Role of oxygen vacancies on Li-doped Ni:ZnO thin films for enhanced NO2 gas sensing applications

In this study, pure ZnO, 5 wt.% Ni doped-ZnO (Ni:ZnO), 1 wt.% Li doped-ZnO (Li:ZnO), and (1 wt.% Li-5 wt.% Ni) co-doped ZnO (Ni/Li:ZnO) thin films were deposited on a glass substrate via sol-gel spin coating. A series of tests were conducted on all samples to determine their structural, electrical, morphological, elemental, optical, and NO2 gas sensing properties. According to the XRD study, all fabricated samples displayed a hexagonal wurtzite structure. FESEM analysis reveals that the Ni/Li:ZnO sample exhibits smaller grain sizes and numerous voids among the fabricated samples. According to Four-Probe Hall measurements, Ni/Li:ZnO exhibits the highest carrier concentration among all thin film samples explored. Photoluminescence and XPS studies confirmed that Ni/Li:ZnO exhibits higher levels of surface oxygen vacancies.
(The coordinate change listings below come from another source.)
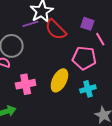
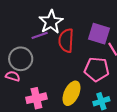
purple square: (87, 24) -> (99, 34), size x1.5
red semicircle: (56, 30) -> (66, 40), turned 50

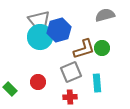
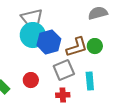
blue hexagon: (59, 30) -> (49, 42), moved

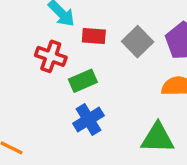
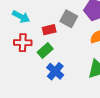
red rectangle: (94, 36) -> (49, 30), moved

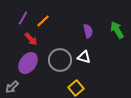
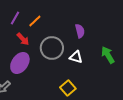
green arrow: (117, 30) -> (108, 55), moved
gray circle: (60, 60) -> (52, 48), moved

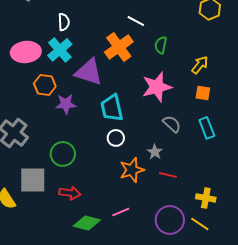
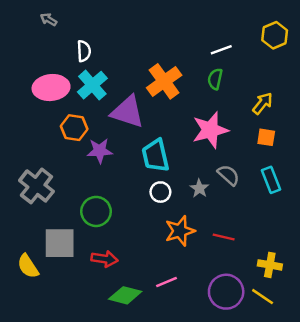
white line: (136, 21) -> (221, 50), moved, turned -48
white semicircle: (64, 22) -> (84, 51), moved
gray star: (155, 152) -> (199, 188), moved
The NO2 gas sensing test results suggested that the Ni/Li:ZnO showed enhanced gas sensitivity (246) with high selectivity, stability, repeatability, and fast response (22 s) and recovery (157 s) times at 210 degrees C. The interaction between the defect states created by the lithium and nickel and the inherent defect states of ZnO contributes to better charge transportation, thereby yielding good gas sensing capabilities.